1. IP will eat everything. In 15-20 years, it will be application-based routing. [I don’t understand that. Damn smart people!]

In 2010, we’ll have self-healing networks. They’ll have cognitive intelligence. [Smart networks.] We’ll have cognitive radio, eliminating the need for FCC to regulate spectrum. [Yay!] Speech-to-speech translation.

2015: Network moves from hardware based to software based: on-demand, reconfigurable.

202: Last phone number will be retired because we’ll all be wireless. Holographic storage. Tele-immersion. Holographic teleconferencing.

Future network direction

Now, we have pipes and ports. Once it’s all IP, we’ll have application-centric services.

Now we have individual networks > Then we’ll have “converged collaborative network.”

Users buy fixed capacites now > Buy it as an on-demand utility.

IPv4 > IPv6, multicast, unilink, VPLS [Over my head.]

Heterogeneity required > Heterogeneous by choice

Frame relay, ATM, IP > Converged IP-MPLS

Wired > Wireless, free space, wired

P2P > ebonding, network of things – Think about all the communities of interest you could pull together just looking at the attempts to place calls. [A little scary.]

“IP has eaten everything.” [Yup.]

Dr. E gives an example of converged services over IP that sounds like a Semantic Web app, but I think he sees this happening by making the ntework itself smarter, rather than adding layers of metadata.

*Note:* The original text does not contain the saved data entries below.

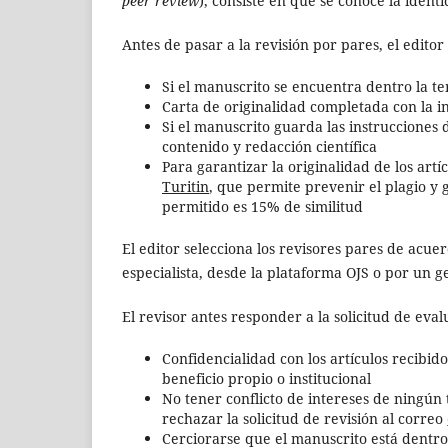
peer review
), consiste en que se conoce la ident
Antes de pasar a la revisión por pares, el editor
Si el manuscrito se encuentra dentro la tem
Carta de originalidad completada con la i
Si el manuscrito guarda las instrucciones d
contenido y redacción científica
Para garantizar la originalidad de los artí
Turitin
, que permite prevenir el plagio y 
permitido es 15% de similitud
El editor selecciona los revisores pares de acuerd
especialista, desde la plataforma OJS o por un g
El revisor antes responder a la solicitud de eval
Confidencialidad con los artículos recibid
beneficio propio o institucional
No tener conflicto de intereses de ningún 
rechazar la solicitud de revisión al correo
Cerciorarse que el manuscrito está dentro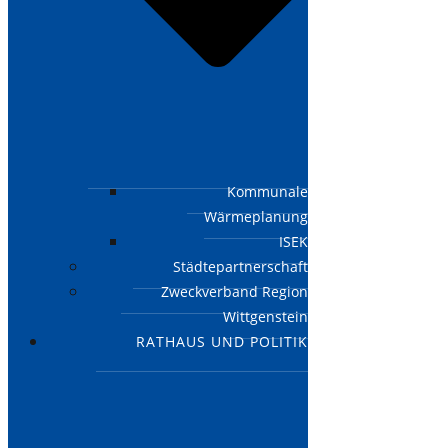
Kommunale
Wärmeplanung
ISEK
Städtepartnerschaft
Zweckverband Region
Wittgenstein
RATHAUS UND POLITIK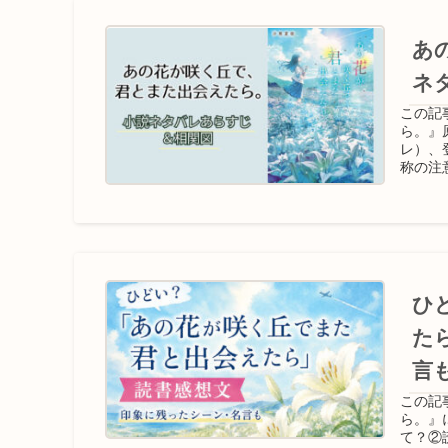
あ
ネ
この記
ら。』
レ）、
称の注
す。
ひ
た
言
この記
ら。』
て？②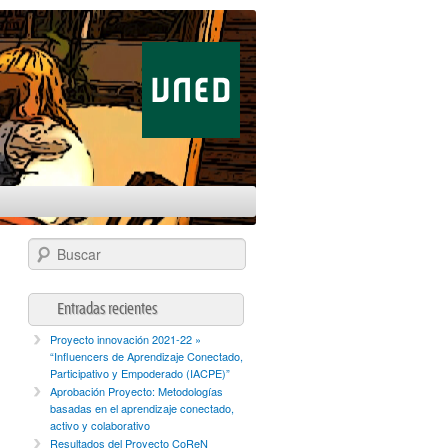
Buscar
Entradas recientes
Proyecto innovación 2021-22 »
“Influencers de Aprendizaje Conectado,
Participativo y Empoderado (IACPE)”
Aprobación Proyecto: Metodologías
basadas en el aprendizaje conectado,
activo y colaborativo
Resultados del Proyecto CoReN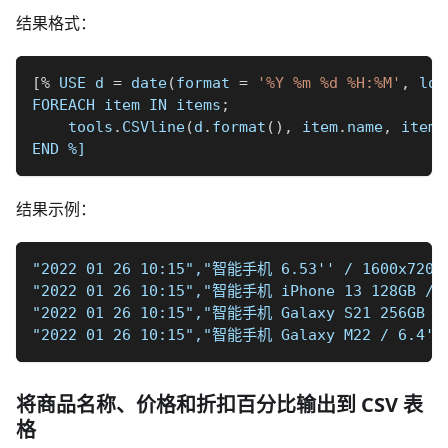
结果格式：
[
%
 USE d 
=
 date
(
format 
=
'%Y %m %d %H:%M'
,
 loc
FOREACH item IN items
;
    tools
.
CSVline
(
d
.
format
(
)
,
 item
.
name
,
 item
.
END 
%]
结果示例：
"2022 01 26 10:15","智能手机 6.53'' / 1600x720 / 
"2022 01 26 10:15","智能手机 iPhone 13 128GB / 6.
"2022 01 26 10:15","智能手机 Galaxy S21 256GB / 6
"2022 01 26 10:15","智能手机 Galaxy M22 / 6.4'' /
将商品名称、价格和折扣百分比输出到 CSV 表
格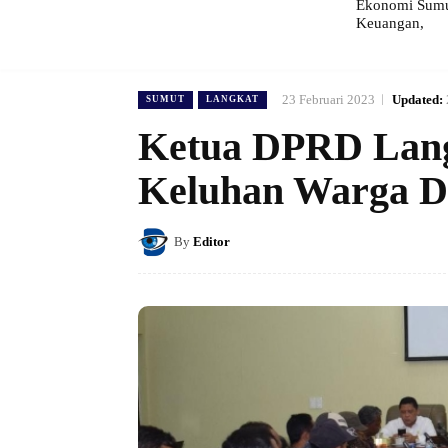
Ekonomi Sumut
Keuangan,
23 Februari 2023
Updated:
SUMUT
LANGKAT
Ketua DPRD Lang
Keluhan Warga De
By
Editor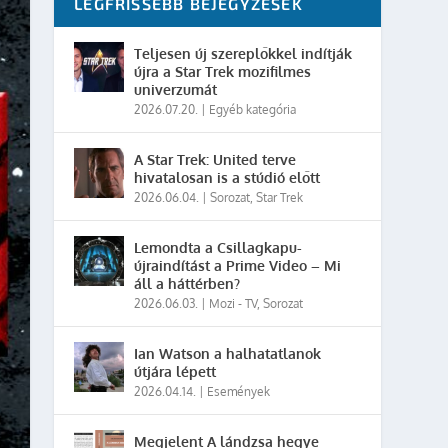
LEGFRISSEBB BEJEGYZÉSEK
Teljesen új szereplőkkel indítják
újra a Star Trek mozifilmes
univerzumát
2026.07.20.
|
Egyéb kategória
A Star Trek: United terve
hivatalosan is a stúdió előtt
2026.06.04.
|
Sorozat
,
Star Trek
Lemondta a Csillagkapu-
újraindítást a Prime Video – Mi
áll a háttérben?
2026.06.03.
|
Mozi - TV
,
Sorozat
Ian Watson a halhatatlanok
útjára lépett
2026.04.14.
|
Események
Megjelent A lándzsa hegye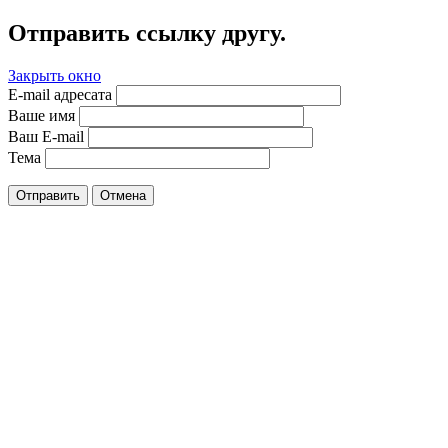
Отправить ссылку другу.
Закрыть окно
E-mail адресата
Ваше имя
Ваш E-mail
Тема
Отправить
Отмена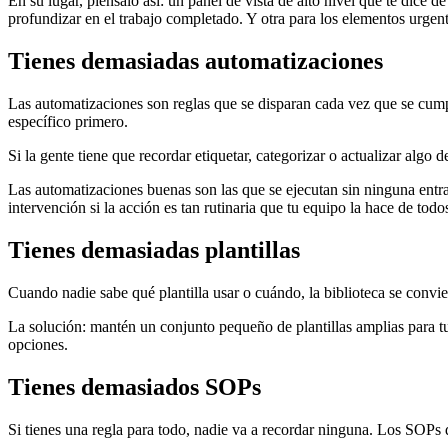
En su lugar, piénsalo así: un panel de vista de alto nivel que te dice 
profundizar en el trabajo completado. Y otra para los elementos urgente
Tienes demasiadas automatizaciones
Las automatizaciones son reglas que se disparan cada vez que se cum
específico primero.
Si la gente tiene que recordar etiquetar, categorizar o actualizar algo d
Las automatizaciones buenas son las que se ejecutan sin ninguna entra
intervención si la acción es tan rutinaria que tu equipo la hace de tod
Tienes demasiadas plantillas
Cuando nadie sabe qué plantilla usar o cuándo, la biblioteca se convi
La solución: mantén un conjunto pequeño de plantillas amplias para tu
opciones.
Tienes demasiados SOPs
Si tienes una regla para todo, nadie va a recordar ninguna. Los SOPs 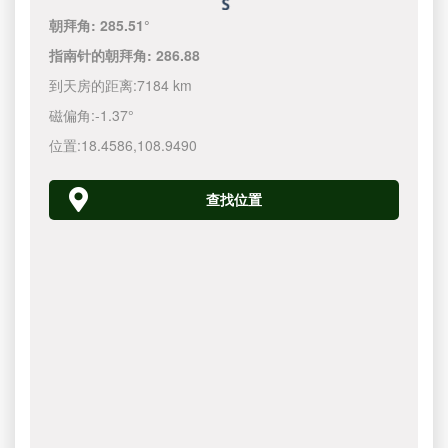
朝拜角:
285.51°
指南针的朝拜角:
286.88
到天房的距离:
7184 km
磁偏角:
-1.37°
位置:
18.4586
,
108.9490
查找位置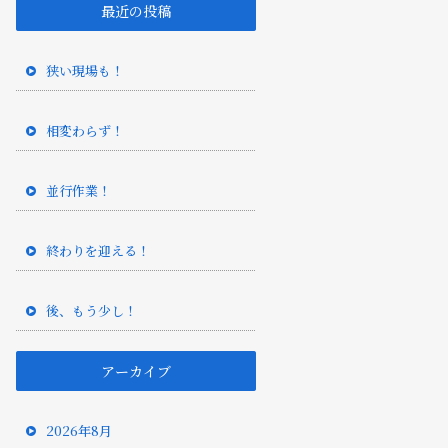
最近の投稿
狭い現場も！
相変わらず！
並行作業！
終わりを迎える！
後、もう少し！
アーカイブ
2026年8月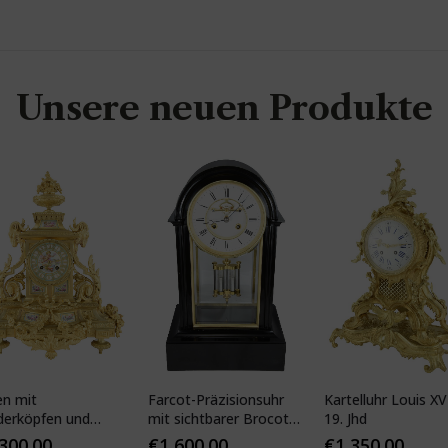
Unsere neuen Produkte
en mit
Farcot-Präzisionsuhr
Kartelluhr Louis XV-
derköpfen und
mit sichtbarer Brocot-
19. Jhd
ser Porzellan
Hemmung
,300.00
€
1,600.00
€
1,350.00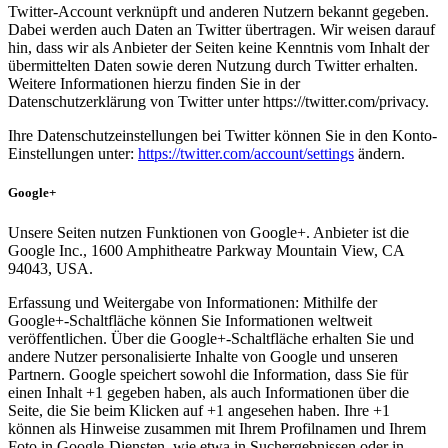
Twitter-Account verknüpft und anderen Nutzern bekannt gegeben.
Dabei werden auch Daten an Twitter übertragen. Wir weisen darauf
hin, dass wir als Anbieter der Seiten keine Kenntnis vom Inhalt der
übermittelten Daten sowie deren Nutzung durch Twitter erhalten.
Weitere Informationen hierzu finden Sie in der
Datenschutzerklärung von Twitter unter https://twitter.com/privacy.
Ihre Datenschutzeinstellungen bei Twitter können Sie in den Konto-
Einstellungen unter:
https://twitter.com/account/settings
ändern.
Google+
Unsere Seiten nutzen Funktionen von Google+. Anbieter ist die
Google Inc., 1600 Amphitheatre Parkway Mountain View, CA
94043, USA.
Erfassung und Weitergabe von Informationen: Mithilfe der
Google+-Schaltfläche können Sie Informationen weltweit
veröffentlichen. Über die Google+-Schaltfläche erhalten Sie und
andere Nutzer personalisierte Inhalte von Google und unseren
Partnern. Google speichert sowohl die Information, dass Sie für
einen Inhalt +1 gegeben haben, als auch Informationen über die
Seite, die Sie beim Klicken auf +1 angesehen haben. Ihre +1
können als Hinweise zusammen mit Ihrem Profilnamen und Ihrem
Foto in Google-Diensten, wie etwa in Suchergebnissen oder in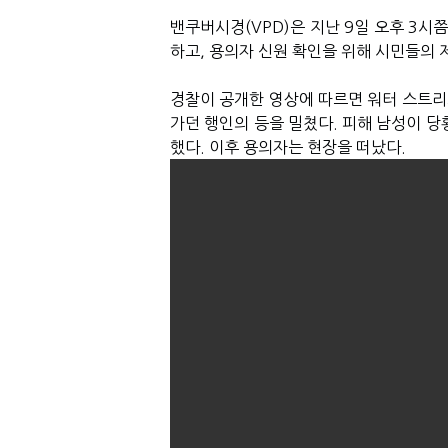
밴쿠버시경
(VPD)
은 지난
9
일 오후
3
시쯤
하고
,
용의자 신원 확인을 위해 시민들의 
경찰이 공개한 영상에 따르면 워터 스트리
가던 행인의 등을 밀쳤다
.
피해 남성이 당
했다
.
이후 용의자는 현장을 떠났다
.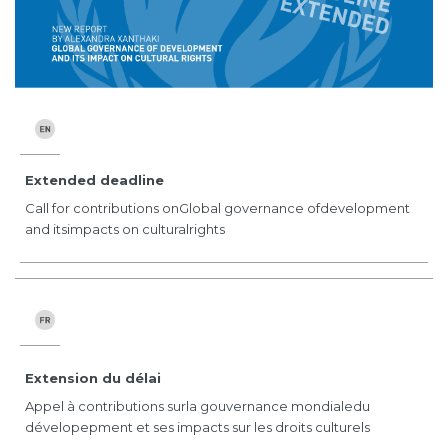
Extended deadline
Call for contributions onGlobal governance ofdevelopment
and itsimpacts on culturalrights
Extension du délai
Appel à contributions surla gouvernance mondialedu
dévelopepment et ses impacts sur les droits culturels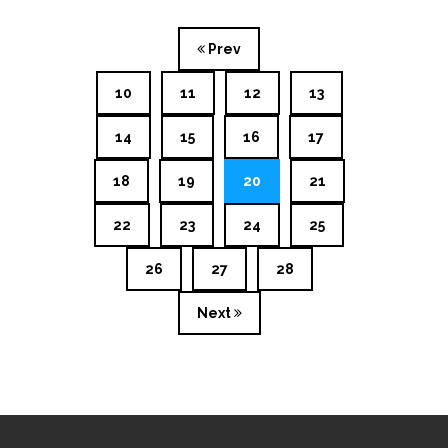
Prev
10
11
12
13
14
15
16
17
18
19
20
21
22
23
24
25
26
27
28
Next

He says we need to handle different types of data differently via packet routing, e.g., to avoid jitter in VOIP. [Wouldn’t increased bandwidth remove the need for this “optimization”?]

He likes Wimax as an alternative to T1/DSL/cable wireline access. It works up to 75mb/sec over 75 miles. By packing more bits per herz, we can get to 100mb/sec at home over the next 5-10 years. [I want 10 gigabits! Don’t bogart that bandwidth, Dr. E!]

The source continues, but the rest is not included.